Seoul : North Korea said Monday that it would reopen its border to South Korean tourists and would allow reunions of divided families after months of rising tensions between the two neighbours.
Trips by South Koreans to Mount Kumgang on North Korea’s east coast as well as to the North Korean border town of Kaesong would soon begin again, the state-run Korean Central News Agency reported.
Reunions of relatives divided by the 1950-53 Korean War and the inter-Korean border would restart in October, it added.
The decision was made after impoverished, Stalinist North Korea reached an agreement with South Korea’s Hyundai Group, which had been running the tourism programmes until last year.
The South Korean government halted the Kumgang trips after a Southern tourist was shot by a North Korean soldier when she allegedly strayed into a military zone, and the North put a stop to the Kaesong trips amid worsening relations.
The government in Seoul said it regarded the development as “positive” but made it clear at the same time that the decision to restart the tourism programme must be made between the two governments.
The North Korean news agency also said that Pyongyang and Hyundai had agreed to normalise traffic over the Korean border to an industrial park at Kaesong, which is jointly run by the North and South. Passage for South Korean personnel to the park would be restored, a joint statement said.
“Both sides expressed willingness to improve North-South relations and further develop cooperation for the common prosperity of the nation,” the statement said.
It was issued a day after a meeting between North Korean leader Kim Jong Il and Hyundai chairwoman Hyun Chung Eun in Pyongyang.
Earlier in her trip to the North Korean capital, Hyun had secured the release of a South Korean Hyundai engineer who had been working at the industrial park and had been detained by the North for four and a half months after he criticised its regime.
The industrial park as well as the tourism projects have been important sources of foreign currency for the North Korean government.
Meanwhile, North Korea put its troops on alert Monday as an annual joint South Korean-US war game commenced and accused its neighbour and the United States of planning an attack.
North Korea would react to any provocation with a “merciless and prompt annihilating strike at the aggressors with all offensive and defensive means, including nuclear deterrent”, state media quoted the high command of the Korean People’s Army as saying.

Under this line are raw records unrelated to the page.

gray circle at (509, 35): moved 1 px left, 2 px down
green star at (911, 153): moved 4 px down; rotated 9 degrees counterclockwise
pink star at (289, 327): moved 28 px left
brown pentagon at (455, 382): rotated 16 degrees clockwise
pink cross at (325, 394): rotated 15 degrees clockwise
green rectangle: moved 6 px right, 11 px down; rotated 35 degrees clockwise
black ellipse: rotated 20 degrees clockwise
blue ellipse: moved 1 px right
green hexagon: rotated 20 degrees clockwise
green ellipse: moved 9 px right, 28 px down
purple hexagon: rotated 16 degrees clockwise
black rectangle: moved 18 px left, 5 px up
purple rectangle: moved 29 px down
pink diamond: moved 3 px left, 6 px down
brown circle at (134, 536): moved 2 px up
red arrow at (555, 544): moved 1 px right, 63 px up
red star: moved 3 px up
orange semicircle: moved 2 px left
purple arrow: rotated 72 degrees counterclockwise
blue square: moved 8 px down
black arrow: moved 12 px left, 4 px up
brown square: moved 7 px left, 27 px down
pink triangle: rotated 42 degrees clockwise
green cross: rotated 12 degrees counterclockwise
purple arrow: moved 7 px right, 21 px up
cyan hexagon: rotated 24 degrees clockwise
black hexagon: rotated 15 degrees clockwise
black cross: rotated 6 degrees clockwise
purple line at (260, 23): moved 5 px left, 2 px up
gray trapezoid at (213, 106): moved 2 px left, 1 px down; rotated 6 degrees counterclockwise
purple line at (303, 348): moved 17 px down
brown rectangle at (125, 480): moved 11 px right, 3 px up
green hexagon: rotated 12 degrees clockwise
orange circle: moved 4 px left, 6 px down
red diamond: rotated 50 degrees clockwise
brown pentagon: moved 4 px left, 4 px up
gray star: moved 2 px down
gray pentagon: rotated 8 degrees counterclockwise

South Korean’s defence ministry played down the statement, saying it was part of Pyongyang’s usual posturing in reaction to the annual war games. A ministry spokesman said South Korea could not detect any unusual army movements in the North.
The military exercises, which were scheduled to end Aug 27, involve 10,000 US troops and 56,000 South Korean soldiers and focus on computer simulations.
Relations between North and South Korea have deteriorated since a conservative government took power in Seoul in February 2008 and took a harder line toward Pyongyang.
South Korea has repeatedly called for its neighbour to reopen dialogue, but North Korea has rejected the overtures.
Instead, North Korea has repeatedly threatened the South with a military attack and caused tensions in the region to rise after conducting a nuclear test in May and a series of missile tests before and after the atomic blast.